[Opening INFORMATION GIVEN section]

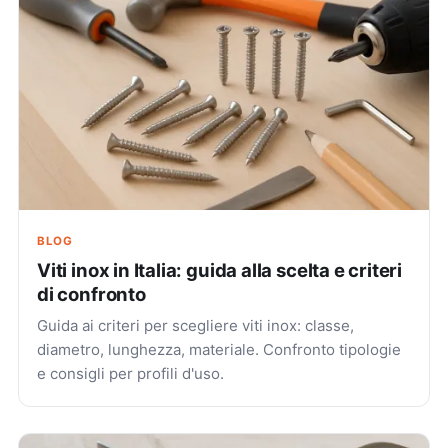
BLOG
Viti inox in Italia: guida alla scelta e criteri
di confronto
Guida ai criteri per scegliere viti inox: classe,
diametro, lunghezza, materiale. Confronto tipologie
e consigli per profili d'uso.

[Closing INFORMATION GIVEN section]

** WHAT IS NEEDED **
Spot the lines above that mention "criteri" and copy them.

** WORKED SOLUTION **
Viti inox in Italia: guida alla scelta e criteri
Guida ai criteri per scegliere viti inox: classe,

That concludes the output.